Anyway, DD has been doing well and although it has taken a while (she was quite depressed and anxious for a bit and had some sessions with the uni wellbeing team) I would say that she has been in a fairly decent headspace for the last month. I have voiced my concerns about her potentially reconnecting with him while she’s home from uni and DD had repeatedly told me that she isn’t interested in doing so and no good could come from it.

She bumped in to him out clubbing the weekend before Christmas, which she openly told me about. However since then I have sensed a slight shift in DD. She has started to be a bit secretive and there have been a few occasions where she has gone out quite late at night, apparently for drives with her friends. Last night she was staying at a friends house before going in to London today. I just had a feeling that she was seeing her exe so I texted her and outright asked her. I asked her to please be honest with me. She said that she wasn’t but she did admit that she has met up with him and slept with him again. She was pretty dismissive, saying that she’s a big girl and can navigate these things herself without my involvement. I found her comment hurtful, given that she has been leaning on me heavily for the last 3 months. No doubt she will still expect me to come running to pick up the pieces if/when it inevitably goes tits up again.

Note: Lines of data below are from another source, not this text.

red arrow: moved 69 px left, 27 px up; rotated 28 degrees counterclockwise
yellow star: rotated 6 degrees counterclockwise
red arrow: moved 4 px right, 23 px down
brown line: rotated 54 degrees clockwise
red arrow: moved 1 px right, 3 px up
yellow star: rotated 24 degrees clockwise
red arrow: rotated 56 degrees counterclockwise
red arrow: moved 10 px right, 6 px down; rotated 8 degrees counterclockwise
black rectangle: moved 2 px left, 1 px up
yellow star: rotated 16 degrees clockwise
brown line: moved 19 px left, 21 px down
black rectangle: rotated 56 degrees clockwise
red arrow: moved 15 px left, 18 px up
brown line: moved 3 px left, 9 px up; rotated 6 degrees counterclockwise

So how do I approach this? I’m quite frankly bored of hearing about the exe and wish she would move on from him. Everything is always on his terms and he picks her up and puts her down whenever he chooses. I wish she would raise her standards. But she is a “big girl” now and these are her mistakes to make. Is now the time to take a step back from it all? What do I do when she decides she wants me involved again?

OP posts:
wizzywig · 02/01/2025 19:20

I'm feeling rage for you op. Just when you think things are looking up the ex turns up and here we go again. Will your daughter always be vulnerable mentally due to / following anorexia?

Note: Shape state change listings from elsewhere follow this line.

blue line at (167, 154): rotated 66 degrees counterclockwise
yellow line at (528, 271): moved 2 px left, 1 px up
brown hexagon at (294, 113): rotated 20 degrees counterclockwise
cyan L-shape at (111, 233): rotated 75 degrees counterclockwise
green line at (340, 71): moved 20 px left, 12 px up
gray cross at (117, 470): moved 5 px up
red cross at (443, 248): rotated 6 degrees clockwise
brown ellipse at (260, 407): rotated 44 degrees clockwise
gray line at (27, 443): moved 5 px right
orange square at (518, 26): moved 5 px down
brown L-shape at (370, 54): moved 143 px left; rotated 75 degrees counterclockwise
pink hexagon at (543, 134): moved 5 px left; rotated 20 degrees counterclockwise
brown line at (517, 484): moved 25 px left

comedycentral · 02/01/2025 19:21

All you can do is be her mom, let her experience the highs and lows of dating. Be there when she needs you, be nonjudgmental and supportive.

Argumentsake · 02/01/2025 19:33

It’s hard to say @wizzywig. The anorexia will always be there so you have to be super vigilant and always on guard. Having said that DD does need to learn resilience and work out her own triggers and have tools in place. It’s just frustrating when she picks and chooses when she wants me to be present and when she wants me to back off.

I know @comedycentral. It’s just tough when you can see what’s going to go down and are powerless to stop it.

OP posts:
comedycentral · 02/01/2025 19:38

I can imagine OP, I can see how much you care about her.